When I was a new mom, many people prescribed me that elusive concept: self-care.
“It’s important to take time for yourself.”
Not as important as my 24/7 job of keeping a tiny human alive.
“Rest. Sleep when the baby sleeps.”
Ha. My baby never sleeps.
“Take time to connect with who you were before you became a mom.”
I am so sleep-deprived, I can’t remember my name.
My daughter couldn’t nurse, so my husband and I tube-fed her and I pumped around the clock. She barely slept. She cried constantly. I was frantic about her health and safety.
I was in a permanent state of agitation and fear, my body and mind trapped in fight or flight mode. I explained to my sister why I couldn’t answer the phone when she called to chat: “Imagine my house is on fire. Would you expect me to stop and pick up the phone while I’m putting out flames?”
When my baby was six weeks old, I was still terrified and sleep-deprived. And, like so many American moms, I went back to work. Unfortunately, my return to work did not grant me a reprieve from either my physical or mental prison. I worked from home; my to-do list grew longer, my sources of stress more varied, but nothing else changed.
Eventually, with the help of a therapist, I started to believe that occasional breaks from my tired and wired reality would benefit my entire family, but I didn’t know how to accomplish actual self-care.
On the rare occasion when I found time for a hot bath or a Netflix episode, I returned to a to-do list that was as long as ever and an email inbox even more overstuffed than before I clocked out for my me-time. I was angry at myself for wasting time.
“Crossing things off your do-list can be self-care,” a friend told me, so I tried that. My single quiet hour in the evening was spent returning co-worker’s emails, paying bills, or doing laundry. This approach worked marginally better than the first. I was less stressed at the end of one of these hours, but more tired and resentful.
Things started to change for me when my lifelong best friend visited. My husband kindly insisted that I take a break, so while he and our daughter enjoyed a daddy-daughter weekend, I stayed overnight with my friend at her hotel. It was one of my first nights away from my daughter in her two and a half years of life. My friend and I Uber-ed to a restaurant for dinner, then to an ice cream parlor for dessert.
As we savored our ice cream, the light filling the restaurant’s picture window pushed against the warm darkness outside. I realized I hadn’t seen that phenomenon—bright light and bubbly sound bouncing off a nighttime window—in years. I smiled in quiet wonder, as if I beheld the Northern Lights. Just then, the radio switched to a throw-back hit and several patrons of the restaurant spontaneously sang along:
Well, I said, what about Breakfast at Tiffany’s?
I was giddy.
Later, I told my therapist about the sights and sounds of being out at night with a friend and feeling so happy I was nearly weightless.
“This is what I want for you, Erin,” she told me. “You made room.”
I made room. I wasn’t putting out flames. I was just living.

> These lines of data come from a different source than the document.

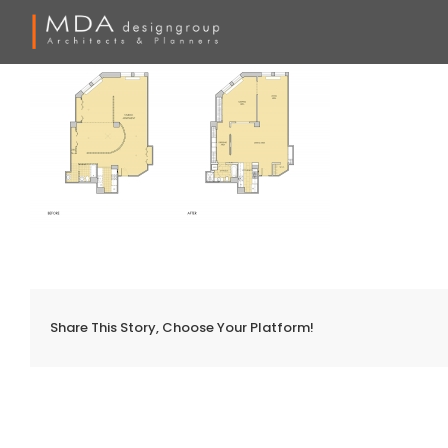
Skip
to
content
Share This Story, Choose Your Platform!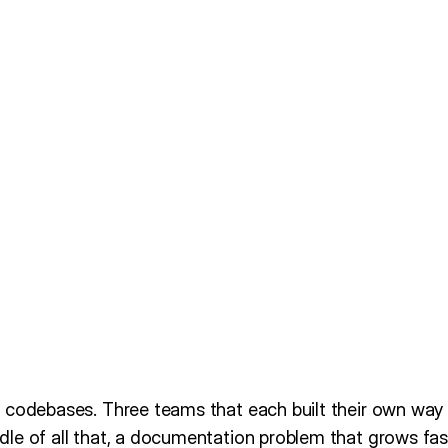
 codebases. Three teams that each built their own way 
le of all that, a documentation problem that grows fast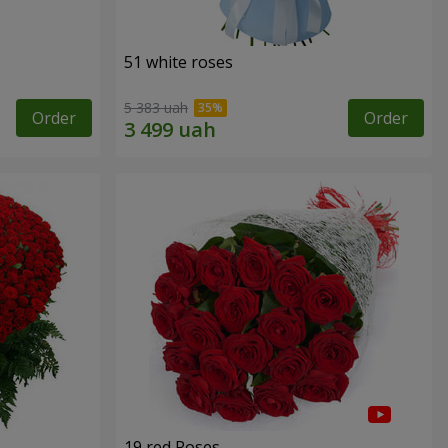
51 white roses
5 383 uah
Order
Order
19 red Roses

Over the weeks and months that followed, I found activities that made room in my mind while my daughter was well cared for by others: surprising my sister at her work for a hug; enjoying lunch and conversation with an old friend; taking a quick walk, then sitting on a bench in the sunshine; dining on coffee and a croissant at a café alone. I identified the connective threads running through these activities: meaningful connection with people I love, peaceful settings that allowed me to turn inward, warmth, quiet.
When my daughter was closer to three years old, we reached an oasis in the desert: the occasional sleepover at her grandparents’ house. The mornings were glorious: waking up on my own schedule, instead of someone else’s; making a cup of coffee and bringing it back to bed; having time to put on makeup; then knocking out several work emails before the day even fully began. I felt shiny and new.
I’m still learning what self-care looks like and how to accomplish it, but along the way, I’ve picked up a few valuable lessons. I know to focus on activities that make room in my mind and quiet the voices of fear. Best of all, I learned to focus on activities that remind me that there is a wide and wonderful world out there, waiting for me and my daughter to explore together.